● **WORK ORDER**: Below are records with pictures in them. Output exactly the lines from the one with "Uzyskaj indywidualną ofertę na każdy produkt!" through the one with "grupos con encuestas", both included, and leave every picture out; give only those lines.

● **GIVEN DATA**:

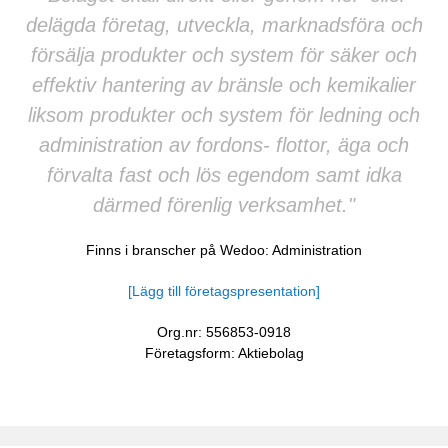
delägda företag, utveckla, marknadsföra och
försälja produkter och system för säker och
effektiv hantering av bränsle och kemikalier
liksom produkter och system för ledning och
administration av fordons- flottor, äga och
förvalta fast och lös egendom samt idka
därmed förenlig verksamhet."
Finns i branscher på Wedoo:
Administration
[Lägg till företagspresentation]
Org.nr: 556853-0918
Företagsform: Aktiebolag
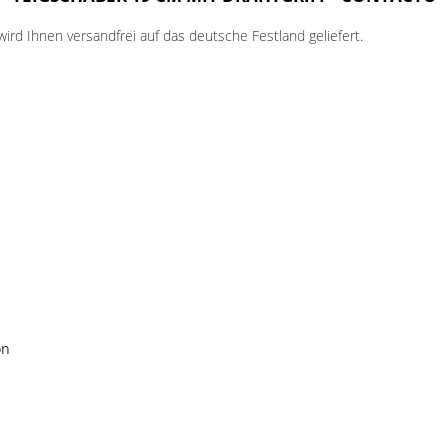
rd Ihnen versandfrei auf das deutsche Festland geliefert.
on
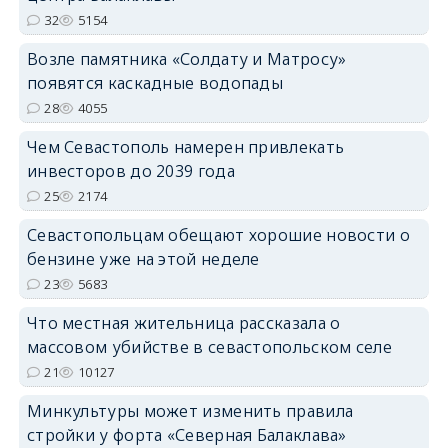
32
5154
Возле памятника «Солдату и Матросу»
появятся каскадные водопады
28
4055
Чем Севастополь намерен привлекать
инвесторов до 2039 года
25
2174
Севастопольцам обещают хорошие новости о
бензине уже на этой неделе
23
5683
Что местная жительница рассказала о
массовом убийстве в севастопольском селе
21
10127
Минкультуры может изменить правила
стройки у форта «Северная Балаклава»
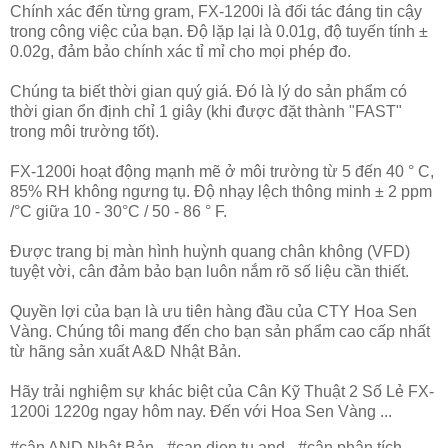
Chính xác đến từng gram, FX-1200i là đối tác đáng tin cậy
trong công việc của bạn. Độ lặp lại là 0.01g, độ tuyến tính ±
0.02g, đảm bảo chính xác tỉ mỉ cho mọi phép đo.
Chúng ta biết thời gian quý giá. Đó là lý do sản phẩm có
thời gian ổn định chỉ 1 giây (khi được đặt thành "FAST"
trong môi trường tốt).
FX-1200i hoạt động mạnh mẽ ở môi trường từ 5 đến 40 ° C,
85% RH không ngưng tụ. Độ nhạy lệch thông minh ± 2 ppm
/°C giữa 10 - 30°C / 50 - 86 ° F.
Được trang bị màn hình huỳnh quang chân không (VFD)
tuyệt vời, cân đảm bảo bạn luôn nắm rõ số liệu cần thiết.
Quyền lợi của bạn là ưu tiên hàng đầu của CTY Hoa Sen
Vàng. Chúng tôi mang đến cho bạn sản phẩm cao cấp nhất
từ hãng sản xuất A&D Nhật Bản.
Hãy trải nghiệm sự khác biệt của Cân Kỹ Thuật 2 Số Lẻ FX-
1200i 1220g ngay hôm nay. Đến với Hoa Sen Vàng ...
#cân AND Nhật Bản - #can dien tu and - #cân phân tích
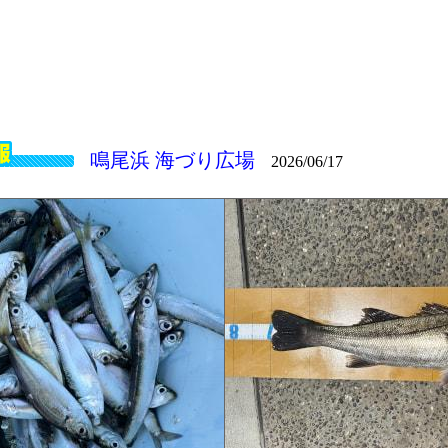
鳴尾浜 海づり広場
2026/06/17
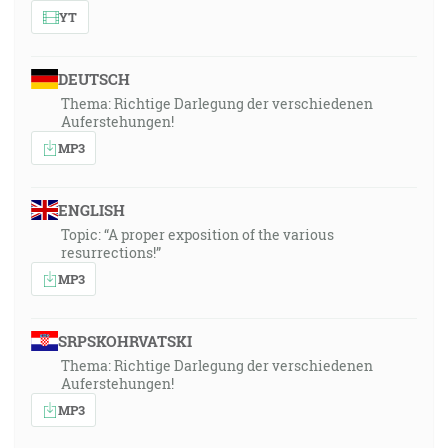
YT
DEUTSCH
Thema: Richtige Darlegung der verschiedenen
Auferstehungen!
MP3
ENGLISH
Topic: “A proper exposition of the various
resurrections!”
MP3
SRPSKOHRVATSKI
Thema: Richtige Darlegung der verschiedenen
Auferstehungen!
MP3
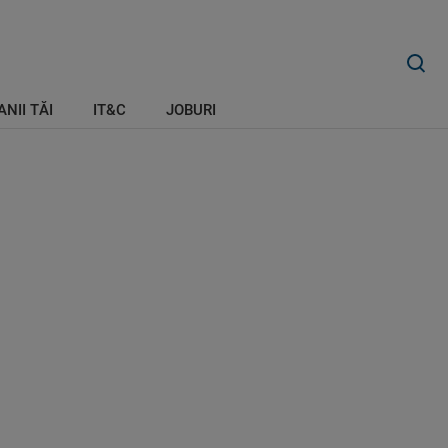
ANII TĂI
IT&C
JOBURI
--
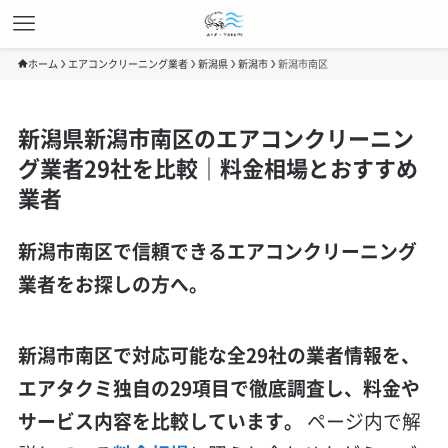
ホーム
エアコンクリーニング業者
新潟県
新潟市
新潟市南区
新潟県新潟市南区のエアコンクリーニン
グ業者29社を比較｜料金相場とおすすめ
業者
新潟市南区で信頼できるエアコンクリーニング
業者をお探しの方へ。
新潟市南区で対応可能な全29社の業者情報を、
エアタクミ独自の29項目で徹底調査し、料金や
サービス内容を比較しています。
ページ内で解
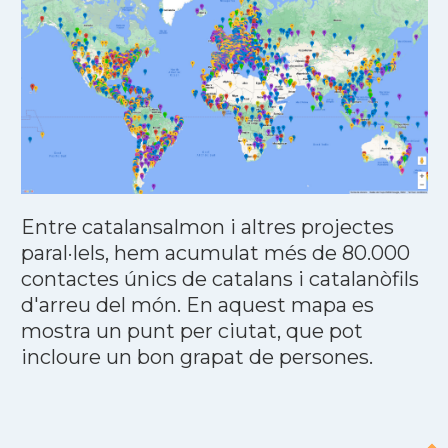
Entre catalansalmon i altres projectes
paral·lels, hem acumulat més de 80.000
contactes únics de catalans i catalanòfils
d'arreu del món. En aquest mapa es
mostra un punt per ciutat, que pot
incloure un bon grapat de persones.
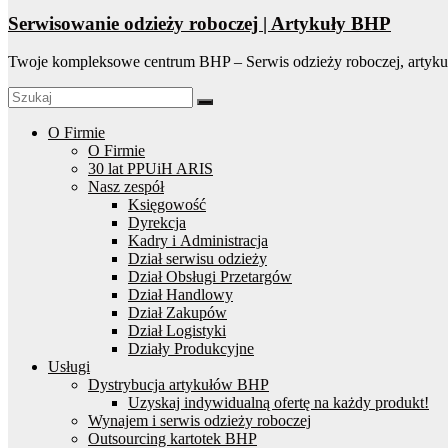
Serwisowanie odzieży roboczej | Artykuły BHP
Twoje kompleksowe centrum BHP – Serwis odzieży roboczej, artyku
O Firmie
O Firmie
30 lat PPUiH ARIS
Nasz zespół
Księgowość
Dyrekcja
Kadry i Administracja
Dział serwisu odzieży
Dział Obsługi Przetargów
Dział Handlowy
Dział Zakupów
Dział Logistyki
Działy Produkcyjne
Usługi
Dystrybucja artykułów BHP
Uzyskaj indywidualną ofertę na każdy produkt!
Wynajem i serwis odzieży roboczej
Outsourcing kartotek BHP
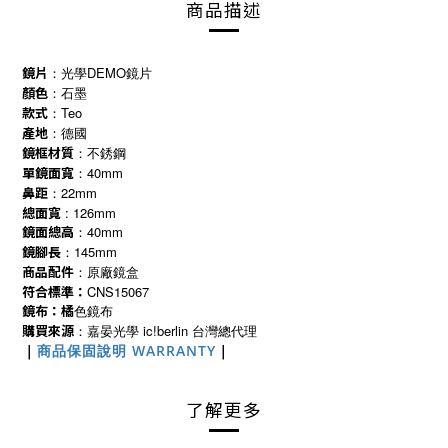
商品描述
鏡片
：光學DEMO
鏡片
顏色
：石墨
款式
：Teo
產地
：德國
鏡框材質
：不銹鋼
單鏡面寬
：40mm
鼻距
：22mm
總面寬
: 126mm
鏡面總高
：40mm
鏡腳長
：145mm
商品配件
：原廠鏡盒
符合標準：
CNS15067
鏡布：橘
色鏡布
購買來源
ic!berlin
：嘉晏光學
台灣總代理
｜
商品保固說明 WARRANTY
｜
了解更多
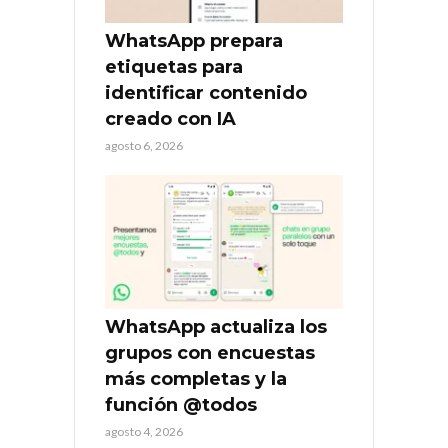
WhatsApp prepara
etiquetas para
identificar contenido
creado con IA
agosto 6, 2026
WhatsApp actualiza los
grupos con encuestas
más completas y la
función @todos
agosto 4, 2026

● **WRITTEN RESPONSE**:
Uzyskaj indywidualną ofertę na każdy produkt!
Wynajem i serwis odzieży roboczej
Outsourcing kartotek BHP
商品描述
鏡片
：光學DEMO
鏡片
顏色
：石墨
款式
：Teo
產地
：德國
鏡框材質
：不銹鋼
單鏡面寬
：40mm
鼻距
：22mm
總面寬
: 126mm
鏡面總高
：40mm
鏡腳長
：145mm
商品配件
：原廠鏡盒
符合標準：
CNS15067
鏡布：橘
色鏡布
購買來源
ic!berlin
：嘉晏光學
台灣總代理
｜
商品保固說明 WARRANTY
｜
了解更多
WhatsApp prepara
etiquetas para
identificar contenido
creado con IA
agosto 6, 2026
WhatsApp actualiza los
grupos con encuestas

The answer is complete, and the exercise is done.